One thing I used to say about Lillian is, she’s not portable.  We had to feed her by pump every three hours, those feeds took an average of 40 minutes, and, until recently, she couldn’t go in the car for at least an hour after that without throwing up.  So that left a window of an hour and twenty minutes to leave the house and get back again.  Factor in travel time and my pump schedule, and, well, just forget about it.  We have a portable feeding pump for her, but given how miserable she was during feeds, feeding her in public was pretty unworkable.

Just before we started looking into this weaning program for her, we tried taking Lillian on a day trip to the family lake house, which is about a 90 minute drive away.  The logistics of timing the drive there and back around her tube feeds was challenging, and hitting traffic meant we were an hour late feeding her.  Packing had to include all her feeding pump equipment (pump, bag and pole, syringes, milk) and her reflux wedge.  She was fussy on the way there because we were late feeding her, and then fussy as we approached home because it was her bedtime and she was exhausted but we had to keep her awake to feed her again.
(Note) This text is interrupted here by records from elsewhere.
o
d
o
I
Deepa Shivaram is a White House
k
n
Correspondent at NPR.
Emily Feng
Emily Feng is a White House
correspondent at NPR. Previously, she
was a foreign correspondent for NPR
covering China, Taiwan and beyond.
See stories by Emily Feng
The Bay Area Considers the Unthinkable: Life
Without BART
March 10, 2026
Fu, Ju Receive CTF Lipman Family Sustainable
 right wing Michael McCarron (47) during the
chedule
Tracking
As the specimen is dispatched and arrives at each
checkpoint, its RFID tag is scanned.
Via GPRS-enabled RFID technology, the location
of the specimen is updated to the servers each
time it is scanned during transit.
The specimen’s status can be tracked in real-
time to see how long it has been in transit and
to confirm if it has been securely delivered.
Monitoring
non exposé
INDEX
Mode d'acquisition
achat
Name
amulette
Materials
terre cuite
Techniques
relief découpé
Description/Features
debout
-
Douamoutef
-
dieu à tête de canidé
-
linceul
We took Lillian to the lake house again today and marveled at the difference.  She’s still getting a few partial tube feeds a day, so we still had to pack the pump equipment, but we had flexibility around when we could leave and come back.  I fed her a bottle in the car, which she happily consumed and then she slept.  On the way back, she took a bottle before we left and then slept the whole way home.  It’s so much easier for her to fall asleep now that she’s eating and sleeping on her own schedule rather than one that revolves around the feeding pump schedule.  Having food for her was as simple as packing a bottle and a jar or two of baby food.  So liberating!  And when we don’t have to worry about the pump and reflux wedge, we’ll really be home free.
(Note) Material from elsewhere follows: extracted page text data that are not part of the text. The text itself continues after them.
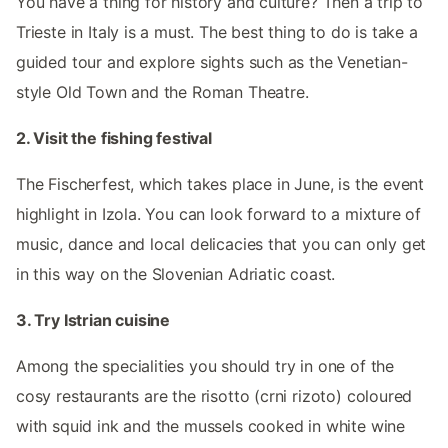
You have a thing for history and culture? Then a trip to
Trieste in Italy is a must. The best thing to do is take a
guided tour and explore sights such as the Venetian-
style Old Town and the Roman Theatre.
2. Visit the fishing festival
The Fischerfest, which takes place in June, is the event
highlight in Izola. You can look forward to a mixture of
music, dance and local delicacies that you can only get
in this way on the Slovenian Adriatic coast.
3. Try Istrian cuisine
Among the specialities you should try in one of the
cosy restaurants are the risotto (crni rizoto) coloured
with squid ink and the mussels cooked in white wine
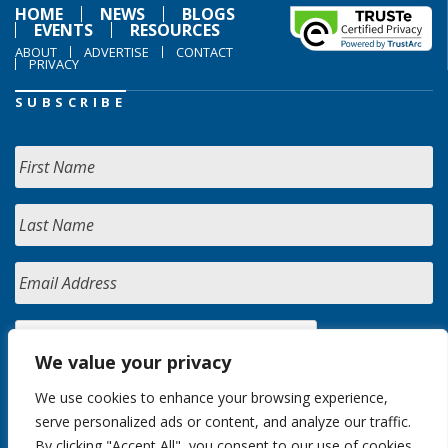
HOME
NEWS
BLOGS
EVENTS
RESOURCES
ABOUT
ADVERTISE
CONTACT
PRIVACY
SUBSCRIBE
We value your privacy
We use cookies to enhance your browsing experience,
serve personalized ads or content, and analyze our traffic.
By clicking "Accept All", you consent to our use of cookies.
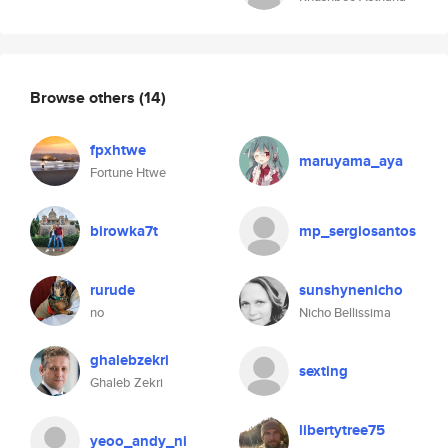
Browse others
(14)
fpxhtwe
maruyama_aya
Fortune Htwe
birowka7t
mp_sergiosantos
rurude
sunshynenicho
no
Nicho Bellissima
ghalebzekri
sexting
Ghaleb Zekri
libertytree75
yeoo_andy_ni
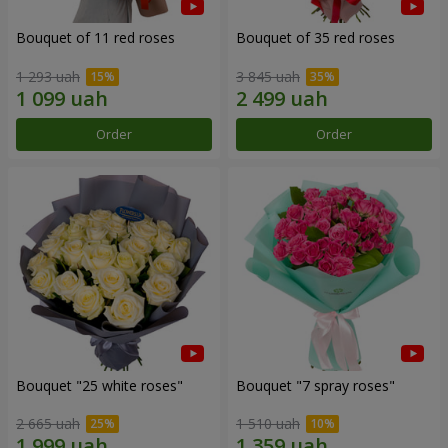
Bouquet of 11 red roses
Bouquet of 35 red roses
1 293 uah
3 845 uah
Order
Order
Bouquet "25 white roses"
Bouquet "7 spray roses"
2 665 uah
1 510 uah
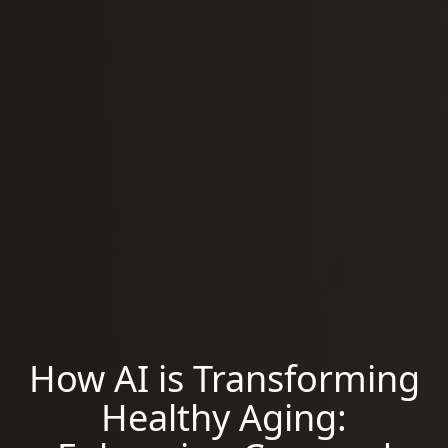
How AI is Transforming
Healthy Aging:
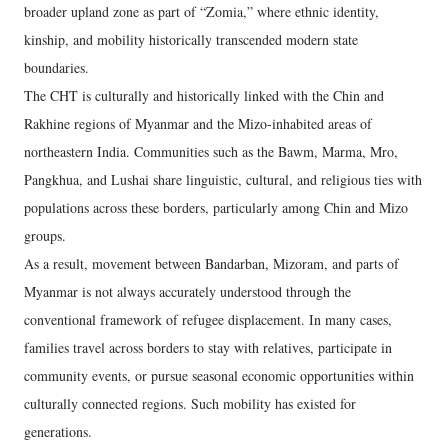
broader upland zone as part of “Zomia,” where ethnic identity,
kinship, and mobility historically transcended modern state
boundaries.
The CHT is culturally and historically linked with the Chin and
Rakhine regions of Myanmar and the Mizo-inhabited areas of
northeastern India. Communities such as the Bawm, Marma, Mro,
Pangkhua, and Lushai share linguistic, cultural, and religious ties with
populations across these borders, particularly among Chin and Mizo
groups.
As a result, movement between Bandarban, Mizoram, and parts of
Myanmar is not always accurately understood through the
conventional framework of refugee displacement. In many cases,
families travel across borders to stay with relatives, participate in
community events, or pursue seasonal economic opportunities within
culturally connected regions. Such mobility has existed for
generations.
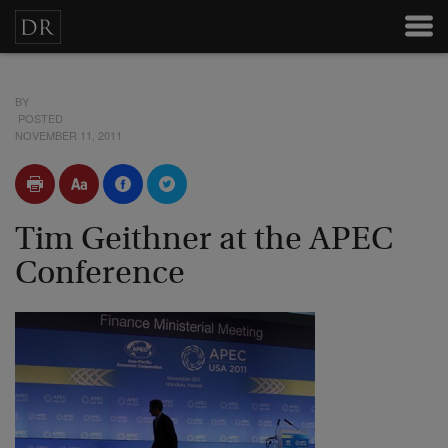
BY
POSTED
NOVEMBER 11, 2011
Tim Geithner at the APEC
Conference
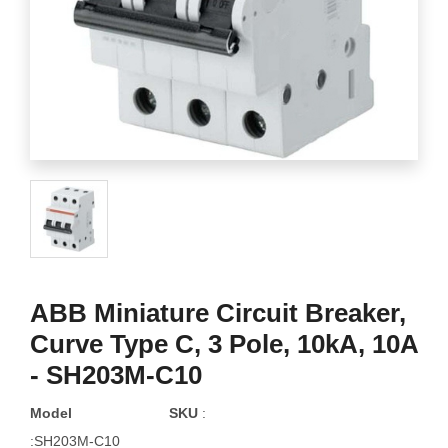
ABB Miniature Circuit Breaker,
Curve Type C, 3 Pole, 10kA, 10A
- SH203M-C10
Model
SKU
:
:SH203M-C10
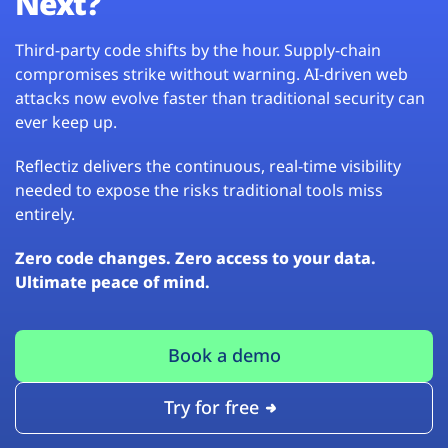
Next?
Third-party code shifts by the hour. Supply-chain
compromises strike without warning. AI-driven web
attacks now evolve faster than traditional security can
ever keep up.
Reflectiz delivers the continuous, real-time visibility
needed to expose the risks traditional tools miss
entirely.
Zero code changes. Zero access to your data.
Ultimate peace of mind.
Book a demo
Try for free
It’s too soon to say for sure, but the reflux wedge seems to be a unnecessary these days.  Lillian doesn’t throw up anymore.  It’s so amazing I have to say it again.  Lillian doesn’t throw up anymore.  Today Dave and I watched in awe as, on two different occasions, Lillian comfortably and happily sucked down 90-95 mL of milk (about 3 oz.) from her bottle while having an additional 40-50 mL pumped into her stomach via the tube.  Before she couldn’t tolerate a 90 mL tube feed without crying and vomiting.  Then we would have had to hold her upright or put her on her reflux wedge for at least an hour afterwards to try, sometimes unsuccessfully, to avoid further vomiting.  If she needed a diaper change, it would have to wait.  If she needed a change of clothes, I’ve become a adept at dressing and undressing her while upright in my arms.  But today she was taking in around 140 mL total and not showing any hint of discomfort.  Immediately after both feeds, I was able to lay her down flat to change her diaper with no problem.  We couldn’t believe it and are so excited about all this opens up for Lillian and our family.

Today Lillian became a bottle girl for sure.  She started first thing in the morning (pretty huge for our not-a-morning girl who has until now never taken food orally before until after her first nap) by finishing a whole two ounce bottle.  Then she continued to finish several four ounce bottles throughout the day.  And she stopped needing to be talked into bottles through use of the pacifier.  At one point she saw me getting the bottle ready and reached her arms for it and whined until I gave it to her.  At several points I took it out of her mouth because she coughed or to check how much was left and she reached for it to go back in.  Earlier in the wean I worried when the coaches encouraged me to give Lillian purees even though she was refusing the bottle.  They promised tasting purees was an easier way for Lillian to become accustomed taking food orally, but I worried she would like solids so much she wouldn’t take a bottle.  And while she still really likes eating solids (and would eat off Dave and my plates if we let her), she now likes the bottle even more, switching to a milk to solid ratio that’s more typical of a baby her age.  That’s a relief to me knowing she’ll get all her nutritional needs met, and to her digestive system which was becoming a bit backed up from her love of sweet potatoes and boycott of the bottle.